EA: Relatable again. Fear as a motivating factor for movement haha.
 
SH: I feel like basically everything I do now is rooted in love, but I am honestly having a hard time dealing with presenting work like this as my job. I haven’t consciously done this, but all the new commissions I’ve done this year have had nothing to do with this topic at all. And obviously there are other things I’m interested in.
 

Sarah Hennies - "Contralto" (preview) from Sarah Hennies on Vimeo.

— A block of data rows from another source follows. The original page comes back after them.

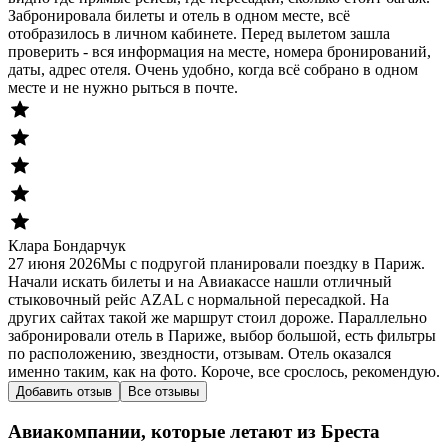
Забронировала билеты и отель в одном месте, всё
отобразилось в личном кабинете. Перед вылетом зашла
проверить - вся информация на месте, номера бронирований,
даты, адрес отеля. Очень удобно, когда всё собрано в одном
месте и не нужно рыться в почте.
Клара Бондарчук
27 июня 2026
Мы с подругой планировали поездку в Париж.
Начали искать билеты и на Авиакассе нашли отличный
стыковочный рейс AZAL с нормальной пересадкой. На
других сайтах такой же маршрут стоил дороже. Параллельно
забронировали отель в Париже, выбор большой, есть фильтры
по расположению, звездности, отзывам. Отель оказался
именно таким, как на фото. Короче, все срослось, рекомендую.
Добавить отзыв
Все отзывы
Авиакомпании, которые летают из Бреста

EA: When did you quit your job?
 
SH: Mid-May last year
 
EA: Is there something particularly taxing about Contralto?
 
SH: Yeah, I mean... the piece was conceived as a kind of representation of dysphoria as an experience. It’s not explicitly explaining that’s what it is, but it’s what guided a lot of the compositional choices. So I’m essentially constantly living inside the thing that transition is supposed to allow you to stop thinking about. It’s very very exciting and rewarding to be doing this all the time and seeing the response that it has gotten, but it’s really starting to make me feel not good.
 
EA: Wow yeah that make sense. I saw the premiere at ISSUE, and it was really stunning but I see what you mean. After these upcoming shows are you going to retire it for a while?

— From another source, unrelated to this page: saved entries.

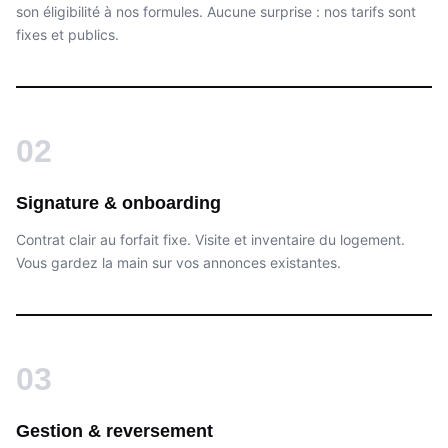
son éligibilité à nos formules. Aucune surprise : nos tarifs sont
fixes et publics.
02
Signature & onboarding
Contrat clair au forfait fixe. Visite et inventaire du logement.
Vous gardez la main sur vos annonces existantes.
03
Gestion & reversement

SH: Yeah, I think I’m going to start allowing the parts/materials to be ‘rented’ so I don’t have to be there. It would just require me to tighten up the score/instructions a little bit, but as of right now there are no performances planned beyond mid-February. I’m doing it twice in the next two weeks, though- on top of this other piece that’s even more intense lol
 
EA: Passing?
 
SH: Yeah. Crystal Penalosa saw the first performance and told me it was, “almost too real”
 
EA: Well take care of yourself!!
 
SH: Trying, haha
 
EA: Maybe the move towards movement is your body talking to you, “Pay attention to me”
 
SH: It’s definitely something I’m interested in working with more.
 
EA: Crystals performing in it Sunday, right?
 
SH: No, a bunch of other awesome people though. She was just in the audience last time.
Derek Baron, Lea Bertucci, Katie Porter, Rebekah Heller, Joshua Rubin, Michael Foster, and Ka Baird
plus me and Julie
 
EA: Whoops I should have known that. Right- Derek, I knew it was another symposium person
 
SH: Ya, totally weird/awesome group
 
EA: How do you pick performers?
 
SH: Initially I wanted an all queer ensemble but there were also some instruments I wanted like bassoon and clarinet where I just didn’t know anyone that fit that description and was available
 
EA: Understandable
 
SH: I was trying to strike a balance of low and high-register instruments too, so I’d have a wide spectrum.
 
EA: Well I’m looking forward to it!
 
SH: Yeah, same. So glad I get to do this piece again.
 
EA: Anything else we should know about the piece? We’ve covered a bunch.
 
SH: Don’t think so! that’s most but not all of my secrets :)
 
EA: :) Ok lastly any shout outs to artists/musicians you’re particularly into at the moment?
 
SH: uhhhh I’ve been working with the cellist Judith Hamann on a new solo piece and she is really wonderful. I’m excited to spend some time with Oren Ambarchi and crys cole over in Scandinavia too, we have a few shows together. Annie Lewandowski who is another Ithacan is up to a lot of great stuff right now, too. Otherwise I really just only listen to Daniel Romano and old Lucksmiths albums on repeat right now :)
 
EA: Nice! Ok well thanks so much for taking time to chat :) see you on Sunday :)
 
SH: yes, see you soon!

Interview done by Eames Armstrong on 1/28/19, slight edits for clarity.